A contemporary of Madison’s, Thomas Jefferson, also recognized the value of precedents. In section 1.2 of his Manual of Parliamentary Practice (composed during his time as presiding officer of the Senate), Jefferson asserted that “[i]t is much more material that there should be a rule to go by than what the rule is; that there may be a uniformity of proceeding in business not subject to the caprice of the Speaker or captiousness of the members’’ (emphasis added). This quote again highlights a key advantage of having an established body of precedents to rely on: consistency, predictability, and reliability. Such a body of work also fulfills Jefferson’s vision of a “parliamentary branch of the law’’ (Jefferson letter to George Wythe, February 28, 1800).
The precedents of the House stand on the same foundation as our common law legal tradition, exemplified by the Latin maxim stare decisis (or “let the decision stand’’).

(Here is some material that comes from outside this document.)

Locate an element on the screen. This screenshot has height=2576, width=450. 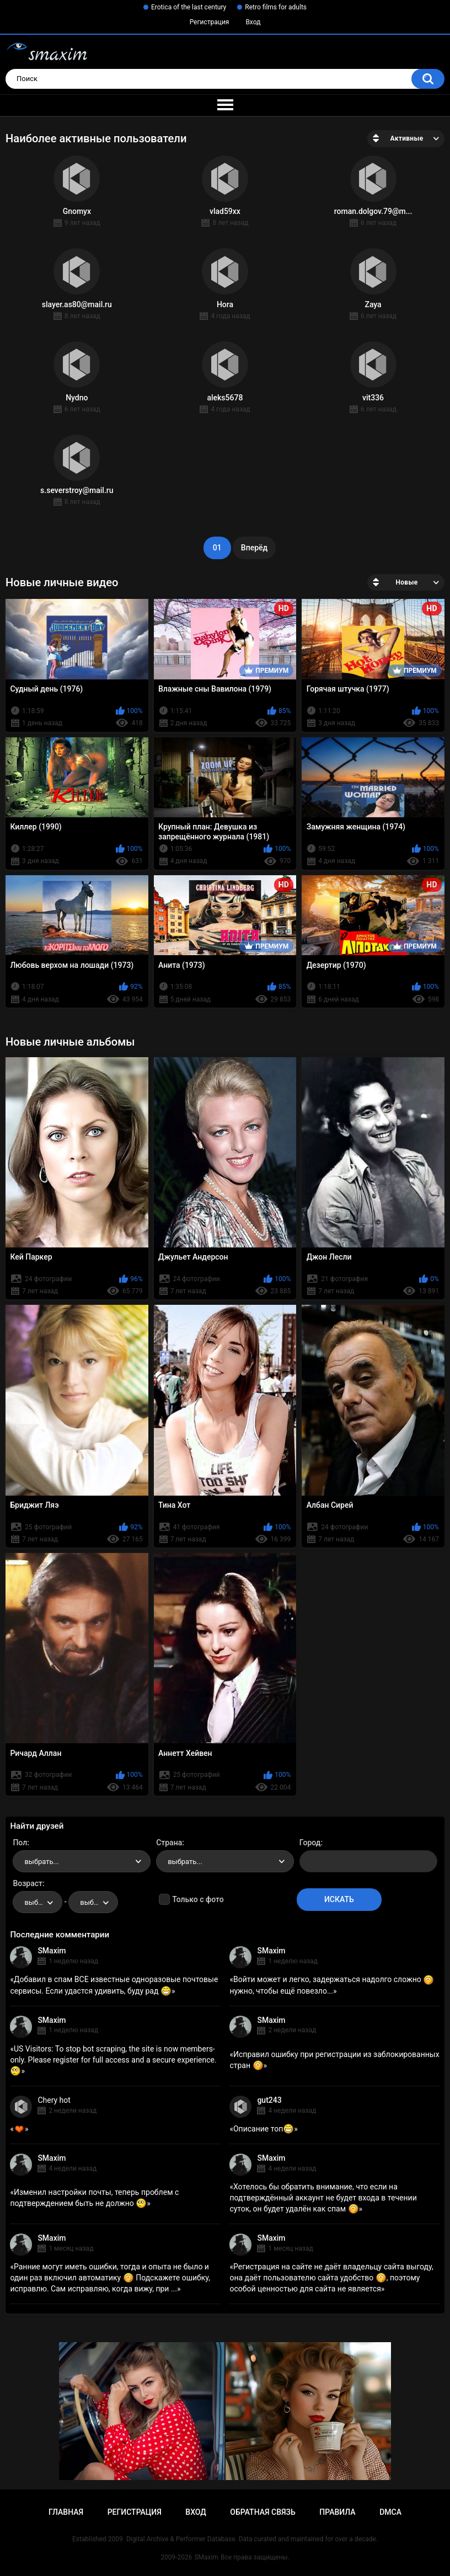 Город is located at coordinates (310, 1842).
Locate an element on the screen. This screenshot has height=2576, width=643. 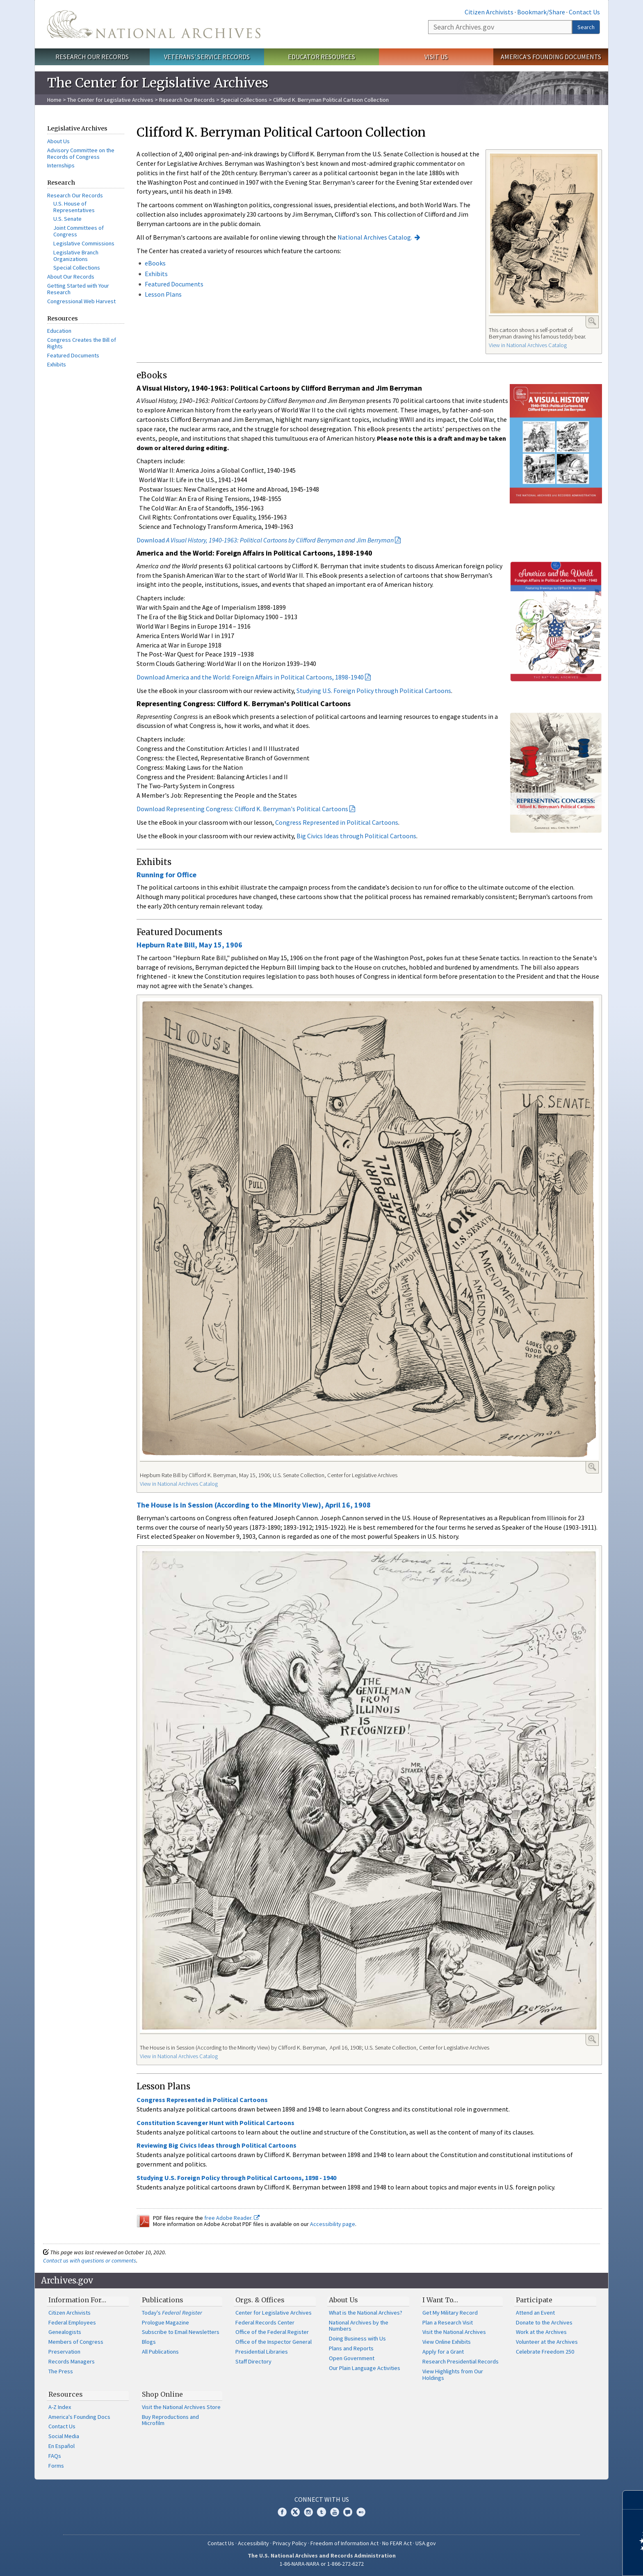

In any legislative body, the same procedural points occur time and again, and there is little point in re-litigating questions that have already been thoroughly discussed. By adhering to prior procedural rulings, the House is able to achieve the consistency and predictability that Madison and Jefferson thought vital to the legislative process.
Another contemporary of Madison and Jefferson, John Adams, defined a republic as “a government of laws, and not of men” (To the Inhabitants of of the Colony of Massachusetts Bay, March 6, 1775). This succinct formulation deftly captures the connection between precedents and the rule of law. By adhering to its settled precedents, the House situates the decision-making of its members within the context of a body of laws. The caprice and captiousness decried by Jefferson is thus replaced by the stability and certainty of impersonal, impartial law.
The House or Representatives has a long tradition of cataloging and publishing its parliamentary precedents. The first comprehensive attempt to compile the precedents of the House occurred in 1907, with the publication of the Hinds’ Precedents series. This five-volume work covered the entire span from the First Congress in which Madison served to the beginning of the 20th century. A subsequent series of three volumes – Cannon’s Precedents – was published in 1936, and catalogued precedents established during the 1907-1936 period. Deschler’s Precedents began in the mid-1970s, with the last of its 18 volumes completed in 2013.
The latest series of precedents, entitled simply “Precedents of the United States House of Representatives,’’ saw its first volume published in 2017. The second volume has just been published, and is now available online. These new volumes continue the venerable tradition of grounding the parliamentary practice of the House in settled law. It is a legacy that would have pleased Madison, Jefferson, and Adams, and it is one of which all Americans should be proud.